3. Концепт как минимализация. В древнерусском искусстве. Е. Трубецкой «Умозрение в красках» и др

Различив таким образом понятия «внешнего» и «умопостигаемого», к понятию «минимализации» в концептуальном мире мы сейчас подходим, как и следует сделать, еще и иначе – от сокровищницы древнерусского искусства, прежде всего знаменитого цикла из трех статей Евгения Николаевича Т р у б е ц к о г о (1863–1929) «Умозрение в красках» (1915), «Два мира в древнерусской иконописи» (1916), «Россия в ее иконе» (1918) (по изданию [Трубецкой 1991]). Цикл Е. Трубецкого создан в тот же период, что и работы Ю. И. Айхенвальда, но более сжато, по условиям военного времени.

Он и начинается (статья 1–я, 1915 г.) со слов: «Вопрос о смысле жизни, быть может, никогда не ставился более резко, чем в настоящие дни обнажения мирового зла и бессмыслицы [.]. Если нас возмущает это зрелище, если при виде описанных здесь сцен [.] в нас зарождается чувство нравственной тошноты, это показывает, что в человеке есть зачатки другого мира, другого плана бытия» [Трубецкой 1991: 7].

Поэтому с самого начала мы должны иметь в виду, что здесь мы сталкиваемся с понятием минимализации в концептах в каком—то ином, не словесном и не художественном, только виде или, как точно говорит Е. Трубецкой, «в другом плане бытия». Этот «план» раскрывается перед нами в древнерусской религиозной живописи. По условиям сжатости нашего текста мы ограничимся лишь одним фрагментом.

Е. Трубецкой (статья 2–я «Два мира…» [Трубецкой 1991: 55]) рассматривает шесть маленьких икон Благовещения и евангелистов Строгановского письма, снятых с Новгородских царских врат (все подчеркивания разрядкой – его):

В фигурах евангелистов на царских вратах мы можем наблюдать изображение тех чувств, которые вызываются этим откровением света в святых, озаренных душах. Тут нам приходится отметить одну из самых парадоксальных черт русской иконописи.

Казалось бы, световая радуга и полуденное сияние, окружающее евангелистов, есть прежде всего – п р а з д н и к д л я г л а з а. И, однако, всмотритесь внимательно в позы евангелистов: всем существом своим они выражают настроение человека, который с м о т р и т, н о н е в и д и т, ибо он весь погружен в слух и в записывание слышанного. Посмотрите на дугообразно согнутые спины этих пишущих апостолов: это – позы покорных исполнителей воли Божией, пассивных человеческих орудий откровения. В изображениях евангелиста Иоанна, наиболее ярких и наиболее мистических изо всех, а потому и более типичных для русского религиозного мирочувствия, эта черта подчеркивается еще одной замечательной подробностью.

Иоанн не пишет, а диктует своему ученику Прохору. Мы видим у него тот же изгиб спины человека, беззаветно о т д а ю щ е г о с я откровению […]

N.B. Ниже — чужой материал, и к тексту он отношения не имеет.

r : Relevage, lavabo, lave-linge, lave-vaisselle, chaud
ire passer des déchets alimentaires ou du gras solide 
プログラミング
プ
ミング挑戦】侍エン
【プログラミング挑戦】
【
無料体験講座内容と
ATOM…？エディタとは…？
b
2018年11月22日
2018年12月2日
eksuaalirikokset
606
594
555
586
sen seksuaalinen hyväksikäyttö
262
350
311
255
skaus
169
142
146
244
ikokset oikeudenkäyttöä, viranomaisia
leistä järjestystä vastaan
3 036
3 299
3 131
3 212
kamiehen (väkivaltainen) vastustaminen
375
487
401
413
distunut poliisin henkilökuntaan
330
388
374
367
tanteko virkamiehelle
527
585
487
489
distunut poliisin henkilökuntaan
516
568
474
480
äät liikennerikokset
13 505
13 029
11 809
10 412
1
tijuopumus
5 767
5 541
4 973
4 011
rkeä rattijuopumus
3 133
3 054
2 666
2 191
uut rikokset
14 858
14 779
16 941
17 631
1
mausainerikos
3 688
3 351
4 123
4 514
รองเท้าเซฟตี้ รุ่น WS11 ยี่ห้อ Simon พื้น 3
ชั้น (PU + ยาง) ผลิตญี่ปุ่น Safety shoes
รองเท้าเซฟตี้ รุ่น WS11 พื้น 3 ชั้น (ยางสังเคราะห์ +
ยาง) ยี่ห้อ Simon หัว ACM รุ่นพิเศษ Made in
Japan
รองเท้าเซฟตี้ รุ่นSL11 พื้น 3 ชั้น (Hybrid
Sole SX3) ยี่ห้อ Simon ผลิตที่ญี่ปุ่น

Но не в одной этой покорности выражается психология человеческой души, переживающей процесс откровения. Высшим обнаружением этой психологии является, без сомнения, т о т в н у т р е н н и й с л у х, которому дано слышать неизреченное. Этот слух в нашей иконописи передается весьма различными способами. Иногда это – поворот головы евангелиста, оторвавшегося от работы, к невидимому для него свету или гению вдохновителю; поворот – неполный, словно евангелист обращается к свету не взглядом, а с л у х о м. Иногда это даже не поворот, а поза человека, всецело углубленного в себя, слушающего какой—то внутренний, неизвестно откуда исходящий голос, к о т о р ы й н е м о ж е т б ы т ь л о к а л и з о в а н в пространстве. Но всегда это прислушивание изображается в иконописи как п о в о р о т к н е в и д и м о м у. Отсюда у евангелистов это п о т у с т о р о н н е е выражение очей, которые не видят окружающего.

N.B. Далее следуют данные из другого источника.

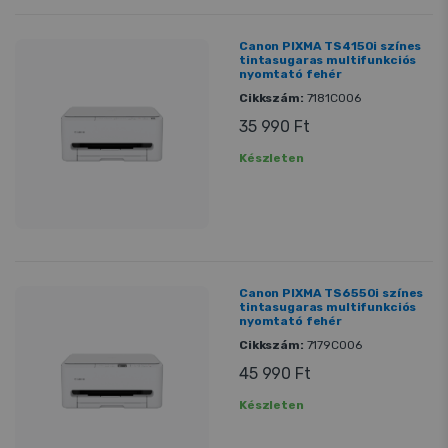
Canon PIXMA TS4150i színes
tintasugaras multifunkciós
nyomtató fehér
Cikkszám:
7181C006
35 990 Ft
Készleten
Canon PIXMA TS6550i színes
tintasugaras multifunkciós
nyomtató fehér
Cikkszám:
7179C006
45 990 Ft
Készleten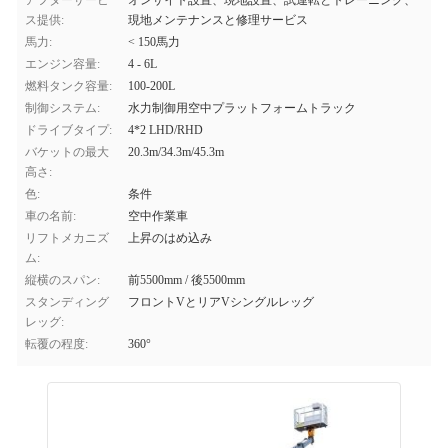
アフターサービ
オンサイト設置、現地設置、試運転とトレーニング、
ス提供:
現地メンテナンスと修理サービス
馬力:
< 150馬力
エンジン容量:
4 - 6L
燃料タンク容量:
100-200L
制御システム:
水力制御用空中プラットフォームトラック
ドライブタイプ:
4*2 LHD/RHD
バケットの最大
20.3m/34.3m/45.3m
高さ:
色:
条件
車の名前:
空中作業車
リフトメカニズ
上昇のはめ込み
ム:
縦横のスパン:
前5500mm / 後5500mm
スタンディング
フロントVとリアVシングルレッグ
レッグ:
転覆の程度:
360°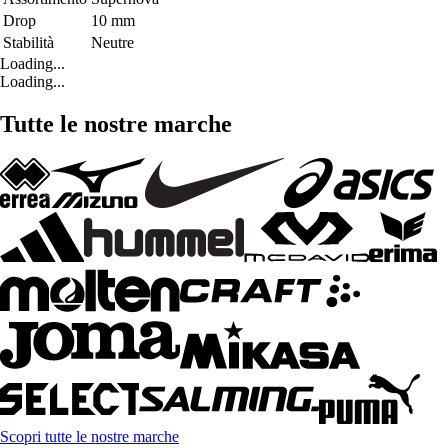
Drop
10 mm
Stabilità
Neutre
Loading...
Loading...
Tutte le nostre marche
Scopri tutte le nostre marche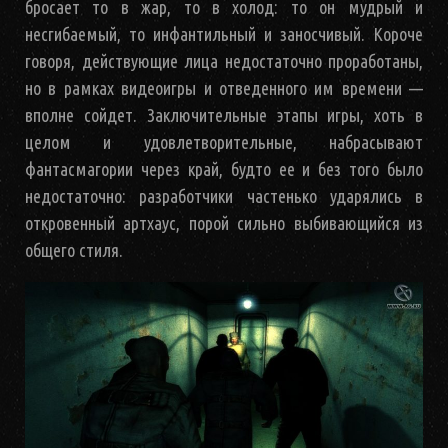
бросает то в жар, то в холод: то он мудрый и
несгибаемый, то инфантильный и заносчивый. Короче
говоря, действующие лица недостаточно проработаны,
но в рамках видеоигры и отведенного им времени —
вполне сойдет. Заключительные этапы игры, хоть в
целом и удовлетворительные, набрасывают
фантасмагории через край, будто ее и без того было
недостаточно: разработчики частенько ударялись в
откровенный артхаус, порой сильно выбивающийся из
общего стиля.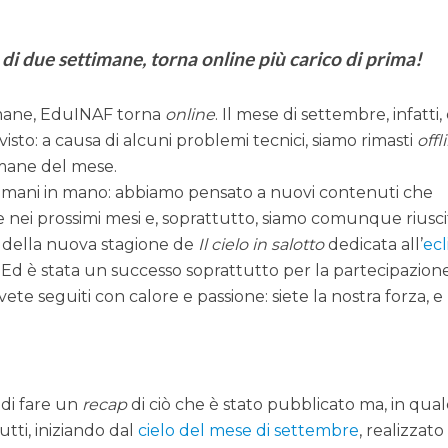
i due settimane, torna online più carico di prima!
imane, EduINAF torna
online
. Il mese di settembre, infatti,
isto: a causa di alcuni problemi tecnici, siamo rimasti
offl
mane del mese.
le mani in mano: abbiamo pensato a nuovi contenuti che
 nei prossimi mesi e, soprattutto, siamo comunque riuscit
a della nuova stagione de
Il cielo in salotto
dedicata all’
ecl
. Ed è stata un successo soprattutto per la partecipazione 
vete seguiti con calore e passione: siete la nostra forza, e 
 di fare un
recap
di ciò che è stato pubblicato ma, in qua
utti, iniziando dal
cielo del mese di settembre
, realizzato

Самый свет, которым они освещены, получает, через сопоставление их с фигурами, своеобразное символическое значение. Это радужное и полуденное сияние, которое принимается не зрением апостолов, а как бы их внутренним слухом, – тем самым одухотворяется: это – потусторонний, з в у ч а щ и й с в е т солнечной мистики, преобразившейся в мистику светоносного Слова. Недаром Слово в Евангелии Иоанна именуется с в е т о м, который во тьме светит.

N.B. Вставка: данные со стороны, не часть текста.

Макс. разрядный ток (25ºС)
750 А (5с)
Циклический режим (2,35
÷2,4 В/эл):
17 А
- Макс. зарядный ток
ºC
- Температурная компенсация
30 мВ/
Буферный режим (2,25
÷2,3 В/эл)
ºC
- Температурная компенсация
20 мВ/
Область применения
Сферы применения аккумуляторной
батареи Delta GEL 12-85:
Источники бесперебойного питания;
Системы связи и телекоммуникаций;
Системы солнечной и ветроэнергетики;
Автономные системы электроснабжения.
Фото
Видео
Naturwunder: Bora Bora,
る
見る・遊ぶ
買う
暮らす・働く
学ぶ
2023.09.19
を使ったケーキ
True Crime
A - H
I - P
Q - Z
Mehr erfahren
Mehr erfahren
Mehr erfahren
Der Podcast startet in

В этом отнесении всех красок, составляющих красу творения, к потустороннему смыслу вечного Слова заключается источник всей лирики нашей иконописи и всей ее драмы [Трубецкой 1991: 56].

4. Концепт как минимализация. Развитие тезиса и явления жизни: не «Литература как отражение жизни», а «Жизнь как отражение литературы». Начинается с Театра. Театр Юрия Любимова «На Таганке»

Вообще говоря, российского читателя это утверждение (в заголовке раздела) не должно удивлять. Поскольку мы с детства знали, принуждены были знать, произведения В. И. Ленина, хотя бы вот это – «Партийная организация и партийная литература», литература, по которой и строилась жизнь.

Не случайно, по—видимому, мы находим тот же образ «жизнь – как книга» у Рэймона Арона, когда он пишет – и проповедует! – активные действия в «молодежной революции» 1968 г. (см. у нас здесь «Парижский синдром», гл. VIII).

Вообще п о р о ж д а т ь ж и з н ь в о к р у г с е б я – это свойство современной литературы, точнее: всякой литературы, заявляющей себя как «современная».

Собственно, существует не литература в виде буквенного текста, а концепты и предметы—вещи этой литературы, проникающие в атмосферу вокруг нее – в театральную постановку, на сцену, в кинофильм, в книжную иллюстрацию и т. д., организованные ею.

Примером может служить спектакль знаменитого «Театра на Таганке» Юрия Любимова в Москве (постановка 2005 г.). Афиша театра гласит:


Действие началось. Перед нами по бесконечным коридорам государственных учреждений побежали служащие. Это Банк. Почему? Потому что Г—н К. (из романа «Процесс» Кафки) работает в Банке.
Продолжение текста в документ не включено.